[Saved data entries]
+ + + + +
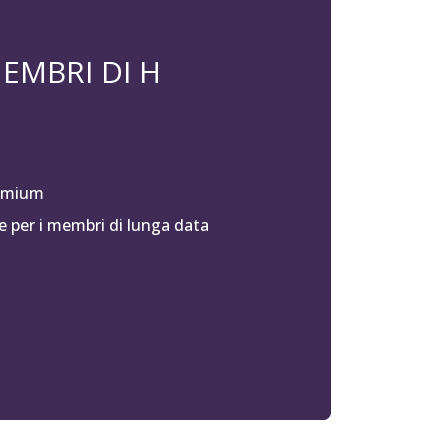
EMBRI DI H
remium
 per i membri di lunga data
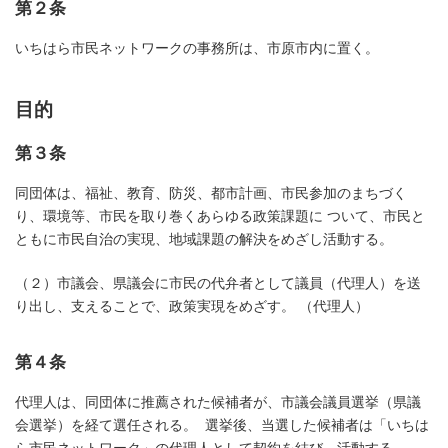
第２条
いちはら市民ネットワークの事務所は、市原市内に置く。
目的
第３条
同団体は、福祉、教育、防災、都市計画、市民参加のまちづく
り、環境等、市民を取り巻くあらゆる政策課題に ついて、市民と
ともに市民自治の実現、地域課題の解決をめざし活動する。
（２）市議会、県議会に市民の代弁者として議員（代理人）を送
り出し、支えることで、政策実現をめざす。 （代理人）
第４条
代理人は、同団体に推薦された候補者が、市議会議員選挙（県議
会選挙）を経て選任される。 選挙後、当選した候補者は「いちは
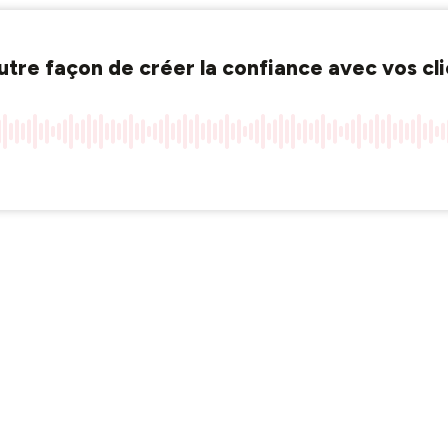
utre façon de créer la confiance avec vos cl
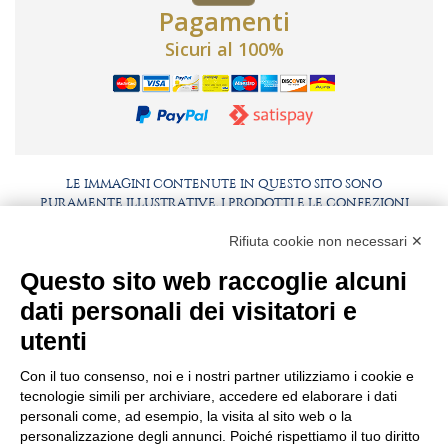
Pagamenti
Sicuri al 100%
LE IMMAGINI CONTENUTE IN QUESTO SITO SONO
PURAMENTE ILLUSTRATIVE, I PRODOTTI E LE CONFEZIONI
POTREBBERO DIFFERIRE DALLE IMMAGINI
Rifiuta cookie non necessari ✕
FAQ
LAVORA CON NOI
Questo sito web raccoglie alcuni
BEST PARTNER AREA
COMPLIANCE
dati personali dei visitatori e
TERMINI E CONDIZIONI
utenti
Con il tuo consenso, noi e i nostri partner utilizziamo i cookie e
tecnologie simili per archiviare, accedere ed elaborare i dati
personali come, ad esempio, la visita al sito web o la
personalizzazione degli annunci. Poiché rispettiamo il tuo diritto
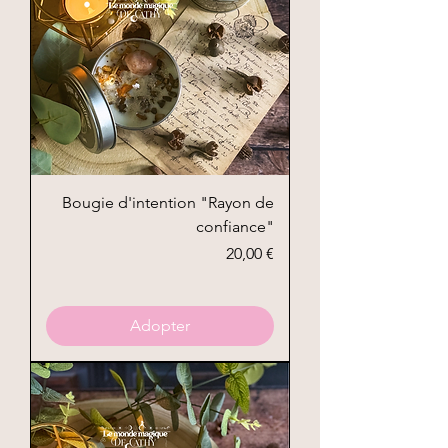
Bougie d'intention "Rayon de
confiance"
Prix
20,00 €
Adopter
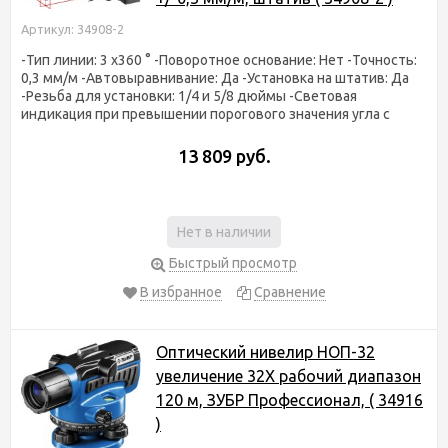
Артикул: 34908-2
-Тип линии: 3 x360 ° -Поворотное основание: Нет -Точность:
0,3 мм/м -Автовыравнивание: Да -Установка на штатив: Да
-Резьба для установки: 1/4 и 5/8 дюймы -Световая
индикация при превышении порогового значения угла с
13 809 руб.
Нет в наличии
Быстрый просмотр
В избранное
Сравнение
Оптический нивелир НОП-32
увеличение 32Х рабочий диапазон
120 м, ЗУБР Профессионал, ( 34916
)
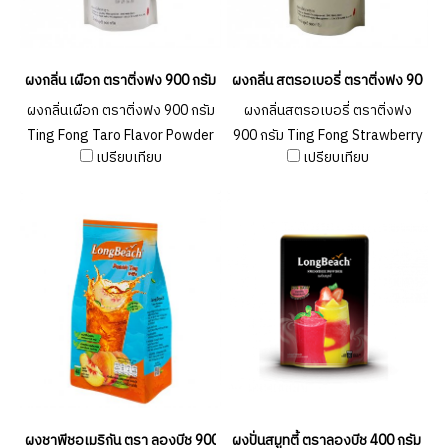
ผงกลิ่น เผือก ตราติ่งฟง 900 กรัม Ting Fong Taro Flavor Powder 900g.
ผงกลิ่น สตรอเบอรี่ ตราติ่งฟง 900 กร
ผงกลิ่นเผือก ตราติ่งฟง 900 กรัม
ผงกลิ่นสตรอเบอรี่ ตราติ่งฟง
Ting Fong Taro Flavor Powder
900 กรัม Ting Fong Strawberry
เปรียบเทียบ
เปรียบเทียบ
900g.
Powder 900g. (ยกลัง 20 ชิ้น )
ผงชาพีชอเมริกัน ตรา ลองบีช 900 กรัม Long Beach Peach Tea 900 g.
ผงปั่นสมูทตี้ ตราลองบีช 400 กรัม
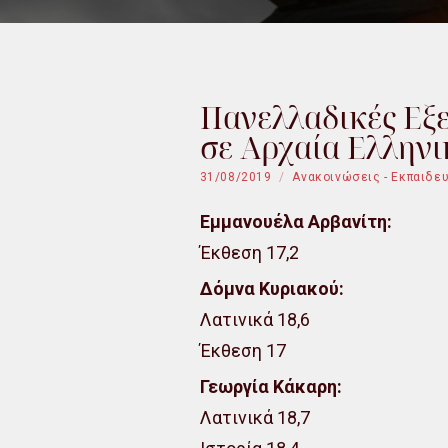
Πανελλαδικές Εξε
σε Αρχαία Ελληνικ
31/08/2019
Ανακοινώσεις - Εκπαιδε
Εμμανουέλα Αρβανίτη:
Έκθεση 17,2
Δόμνα Κυριακού:
Λατινικά 18,6
Έκθεση 17
Γεωργία Κάκαρη:
Λατινικά 18,7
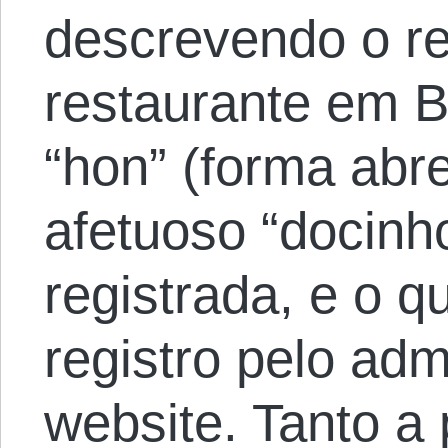
descrevendo o re
restaurante em B
“hon” (forma abr
afetuoso “docin
registrada, e o 
registro pelo ad
website. Tanto a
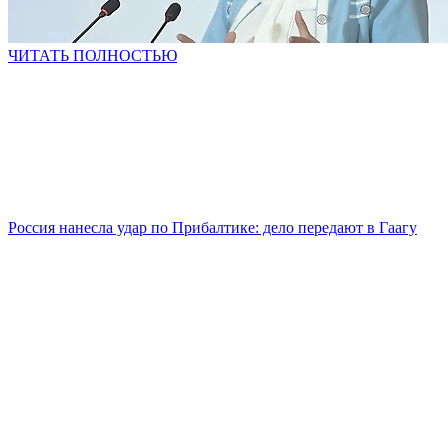
ЧИТАТЬ ПОЛНОСТЬЮ
Россия нанесла удар по Прибалтике: дело передают в Гаагу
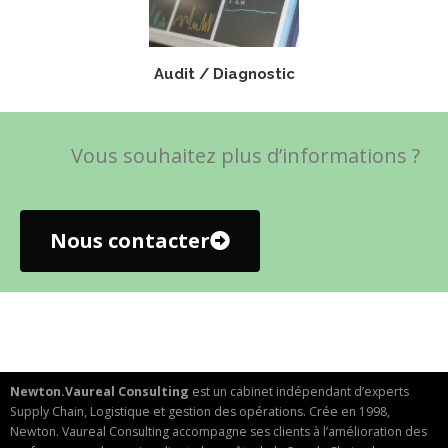
Audit / Diagnostic
Vous souhaitez plus d’informations ?
Nous contacter
Newton.Vaureal Consulting
est un cabinet indépendant d’experts
Supply Chain, Logistique et gestion des opérations. Crée en 1998,
Newton. Vaureal Consulting accompagne ses clients à l’amélioration des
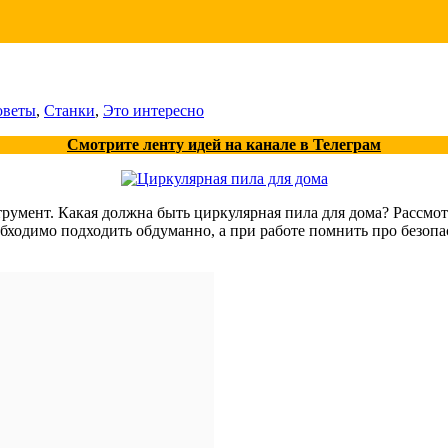
оветы
,
Станки
,
Это интересно
Смотрите ленту идей на канале в Телеграм
мент. Какая должна быть циркулярная пила для дома? Рассмот
бходимо подходить обдуманно, а при работе помнить про безопа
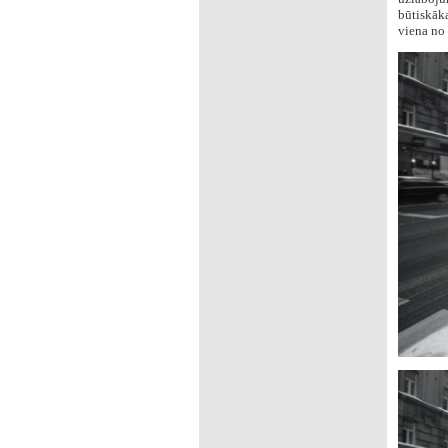
būtiskāka
viena no 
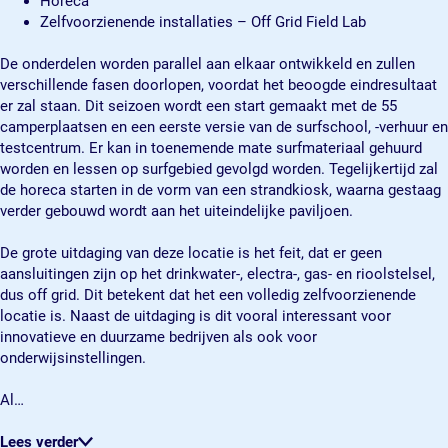
Horeca
r
r
e
Zelfvoorzienende installaties – Off Grid Field Lab
k
k
r
e
e
m
De onderdelen worden parallel aan elkaar ontwikkeld en zullen
r
r
e
verschillende fasen doorlopen, voordat het beoogde eindresultaat
m
m
e
er zal staan. Dit seizoen wordt een start gemaakt met de 55
e
e
r
camperplaatsen en een eerste versie van de surfschool, -verhuur en
e
e
testcentrum. Er kan in toenemende mate surfmateriaal gehuurd
r
r
worden en lessen op surfgebied gevolgd worden. Tegelijkertijd zal
de horeca starten in de vorm van een strandkiosk, waarna gestaag
verder gebouwd wordt aan het uiteindelijke paviljoen.
De grote uitdaging van deze locatie is het feit, dat er geen
aansluitingen zijn op het drinkwater-, electra-, gas- en rioolstelsel,
dus off grid. Dit betekent dat het een volledig zelfvoorzienende
locatie is. Naast de uitdaging is dit vooral interessant voor
innovatieve en duurzame bedrijven als ook voor
onderwijsinstellingen.
Al…
Lees verder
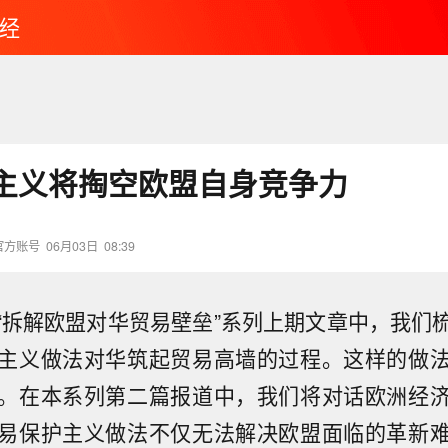
经
主义将掏空欧盟自身竞争力
官方账号
06月03日
08:39
“拆解欧盟对华贸易壁垒”系列上期文章中，我们
主义做法对华筑起贸易高墙的过程。这样的做
。在本系列第二篇报道中，我们将对话欧洲经
易保护主义做法不仅无法解决欧盟面临的革新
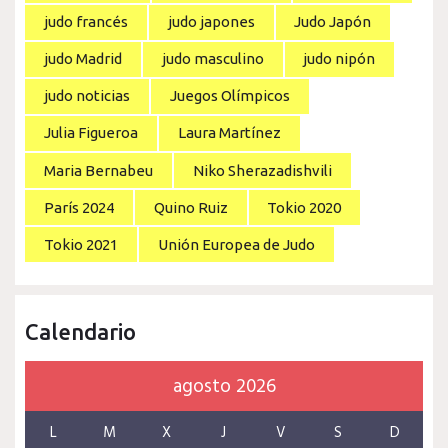
judo francés
judo japones
Judo Japón
judo Madrid
judo masculino
judo nipón
judo noticias
Juegos Olímpicos
Julia Figueroa
Laura Martínez
Maria Bernabeu
Niko Sherazadishvili
París 2024
Quino Ruiz
Tokio 2020
Tokio 2021
Unión Europea de Judo
Calendario
agosto 2026
L
M
X
J
V
S
D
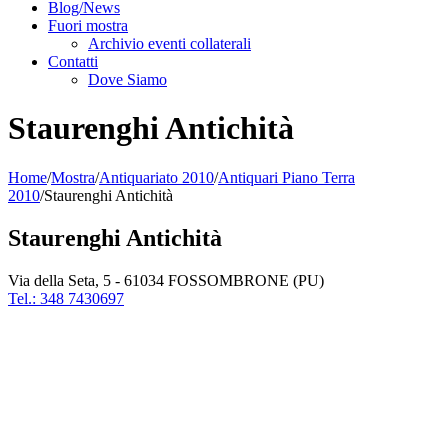
Blog/News
Fuori mostra
Archivio eventi collaterali
Contatti
Dove Siamo
Staurenghi Antichità
Home
/
Mostra
/
Antiquariato 2010
/
Antiquari Piano Terra
2010
/
Staurenghi Antichità
Staurenghi Antichità
Via della Seta, 5 - 61034 FOSSOMBRONE (PU)
Tel.: 348 7430697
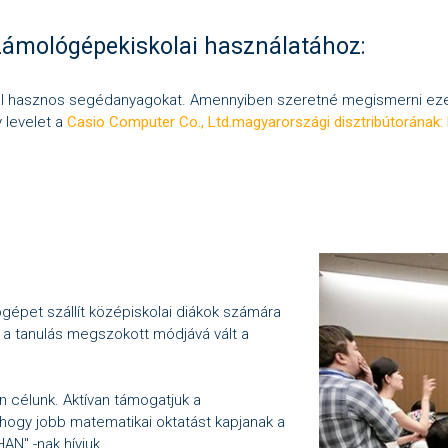
ámológépekiskolai használatához:
ál hasznos segédanyagokat. Amennyiben szeretné megismerni ezek
 levelet a
Casio Computer Co., Ltd.magyarországi disztribútorának:
épet szállít középiskolai diákok számára
a tanulás megszokott módjává vált a
célunk. Aktívan támogatjuk a
 hogy jobb matematikai oktatást kapjanak a
N" -nak hívjuk.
+ + + + +
> _Task requirements_
The lines in the entries above that carry the word "ผงกล" must be copied.

> _Answer for this exercise_
ผงกลิ่น เผือก ตราติ่งฟง 900 กรัม Ting Fong Taro Flavor Powder 900g.
ผงกลิ่น สตรอเบอรี่ ตราติ่งฟง 900 กร
ผงกลิ่นเผือก ตราติ่งฟง 900 กรัม
ผงกลิ่นสตรอเบอรี่ ตราติ่งฟง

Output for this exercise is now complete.